Thank you, Mr. Chair.
I want to return to the question of political conventions and their strength in directing or mandating a prime minister who has indicated a willingness to override them. To do this, I want to state what I believe the greatest danger to be, first of all, and then I'll turn to Albert Venn Dicey, who discusses a particularly interesting parallel.
As you know, in the 2015 election the Liberal party won 39% of the vote but 54% of the seats, which gave it 100% of the power. Specifically, it won 184 seats.
A calculation done based on that data and upon exit poll information as to the second and third and fourth preferences of voters indicates that, had they used a preferential ballot in single-member districts, Liberals would have won 224 seats.

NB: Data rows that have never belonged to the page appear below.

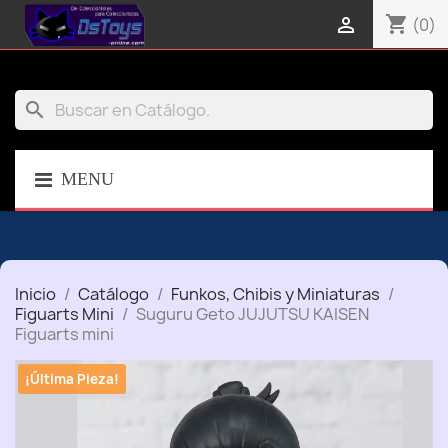
shopping_cart

(0)
search
MENU
Inicio
Catálogo
Funkos, Chibis y Miniaturas
Figuarts Mini
Suguru Geto JUJUTSU KAISEN
Figuarts mini
¡Última Pieza!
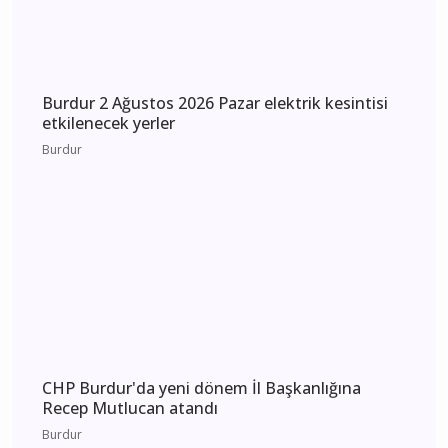
Burdur 3 Ağustos 2026 Pazartesi elektrik
kesintisi etkilenecek yerler
Burdur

That means, of course, that they would have had 70% of the seats.
But you can play this the other way. The question is how low their percentage of the vote could drop and still allow them to get more than 50% of the seats and 100% of the power, given that this particular system predictably causes the party of the centre to do best. That's the fundamental, underlying issue, if that is the direction in which the Prime Minister steers, and he has indicated that so far that is the direction in which he plans to steer.

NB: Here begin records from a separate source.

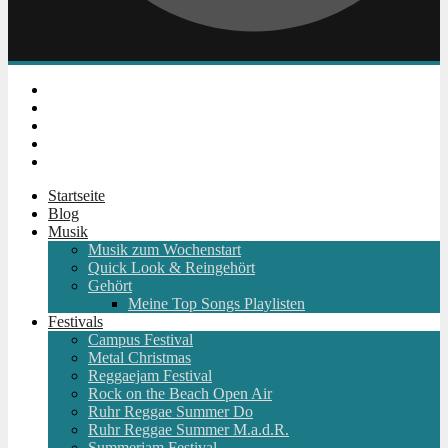
Instagram
Facebook
Twitter
Youtube
RSS
Startseite
Blog
Musik
Musik zum Wochenstart
Quick Look & Reingehört
Gehört
Meine Top Songs Playlisten
Festivals
Campus Festival
Metal Christmas
Reggaejam Festival
Rock on the Beach Open Air
Ruhr Reggae Summer Do
Ruhr Reggae Summer M.a.d.R.
Summerjam Festival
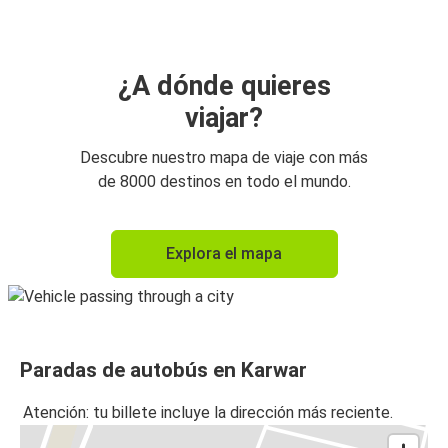
¿A dónde quieres
viajar?
Descubre nuestro mapa de viaje con más
de 8000 destinos en todo el mundo.
Explora el mapa
Paradas de autobús en Karwar
Atención: tu billete incluye la dirección más reciente.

Turning to conventions, Albert Venn Dicey writes in the Introduction to the Study of the Law of the Constitution about the Septennial Act. This was an act passed in 1716 by the British Parliament, which at that time was elected for three-year terms. The law changed the term of Parliament so that it could now continue to govern for an additional four years—it passed this when it had a year left to go—and there was no court remedy against that act. Some members of the House of Lords protested and wrote or said at the time:
...the House of Commons must be chosen by the people, and when so chosen, they are truly the representatives of the people, which they cannot be so properly said to be, when continued for a longer time than that for which they were chosen; for after that time they are chosen by the Parliament, and not the people, who are thereby deprived of the only remedy which they have against those ...[members of Parliament]

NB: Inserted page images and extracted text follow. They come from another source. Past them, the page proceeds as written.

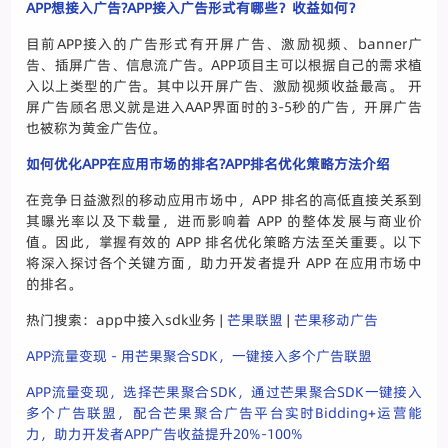
APP想接入广告?APP接入广告形式有哪些？收益如何？
目前APP接入的广告形式有开屏广告、激励视频、banner广
告、插屏广告、信息流广告。APP项目主可以根据自己的需求植
入以上类型的广告。其中以开屏广告、激励视频收益最高。 开
屏广告顾名思义就是进入AAP界面时的3-5秒的广告，开屏广告
也被称为黄金广告位。
如何优化APP在应用市场的排名?APP排名优化策略方法介绍
在竞争日益激烈的移动应用市场中，APP 排名的高低直接关系到
其曝光率以及下载量，进而影响着 APP 的整体发展与商业价
值。因此，掌握有效的 APP 排名优化策略方法至关重要。以下
将深入探讨各个关键方面，助力开发者提升 APP 在应用市场中
的排名。
热门搜索：app中接入sdk业务 |
芒果联盟
|
芒果移动广告
APP流量变现 - 用芒果聚合SDK，一键接入多个广告联盟
APP流量变现，选择芒果聚合SDK，通过芒果聚合SDK一键接入
多个广告联盟，配合芒果聚合广告平台实时Bidding+运营能
力，助力开发者APP广告收益提升20%-100%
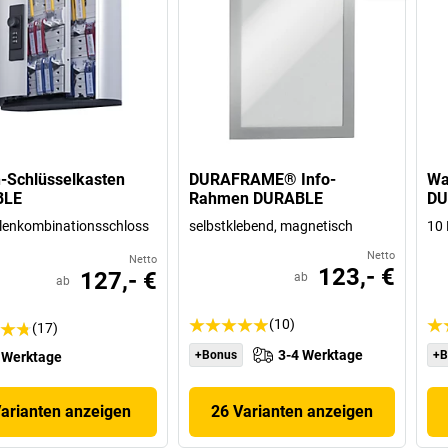
-Schlüsselkasten
DURAFRAME® Info-
Wa
BLE
Rahmen DURABLE
DU
lenkombinationsschloss
selbstklebend, magnetisch
10 
Netto
Netto
123,- €
127,- €
ab
ab
(10)
(17)
3-4 Werktage
+Bonus
+B
 Werktage
Varianten anzeigen
26 Varianten anzeigen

You can see what I'm getting at. Effectively, Parliament rewrote the terms of its own contract unilaterally, gave itself extra power, and the people had no remedy. Likewise, if Mr. Trudeau rewrites the election law so that the next election is conducted under rules under which he can lose a significant number of votes, then the classic test of a convention, which is whether it will cost you the next election, is subverted.
I thus submit that question to you: what do we do with a situation in which the issues of legitimacy are so clearly separated from the direction in which a government is trying to go?